Em uma Convenção Nacional realizada no dia 4 de agosto de 2026, o União Brasil decidiu que não apoiará nenhum candidato à presidência nas eleições de 2026. O presidente do partido, Antonio Rueda, justificou a escolha como um sinal de fortalecimento da legenda.
A decisão do União Brasil se alinha com a posição do PP, que também anunciou sua neutralidade na disputa.
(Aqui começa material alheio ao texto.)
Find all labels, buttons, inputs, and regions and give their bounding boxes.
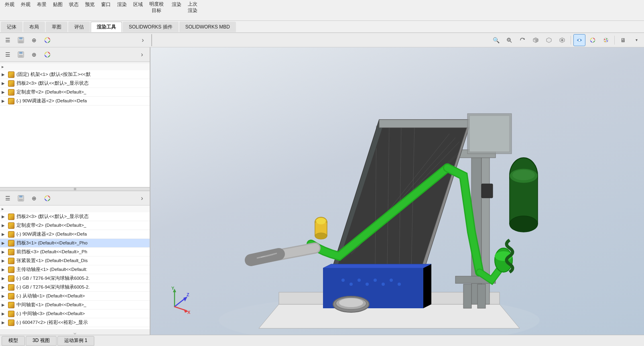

Com isso, a Federação União Progressista liberou os filiados para apoiar candidatos em seus estados, permitindo que busquem alinhamentos políticos regionais.
Rueda destacou a importância da federação e a capacidade do partido em contribuir para as eleições, afirmando: “Tenho consciência do peso político que a Federação União Progressista tem nacionalmente e que temos nomes extremamente preparados para todos os cargos. A posição que estamos adotando reflete a nossa maturidade política”.
Além do União Brasil e do PP, o Podemos e os Republicanos também confirmaram sua neutralidade na disputa pela presidência. A escolha dos Republicanos impede que a ex-presidente da Caixa, Daniella Marques, seja vice na chapa de Flávio Bolsonaro.
Flávio Bolsonaro, que havia convidado a senadora Tereza Cristina para ser sua vice, viu a proposta vetada pelo PP. A equipe do senador anunciou que o nome do novo vice será revelado em breve.
Opinião
A neutralidade de partidos como o União Brasil e o PP pode ser vista como uma estratégia para fortalecer suas bases locais, mas também levanta questões sobre a influência que terão nas eleições de 2026.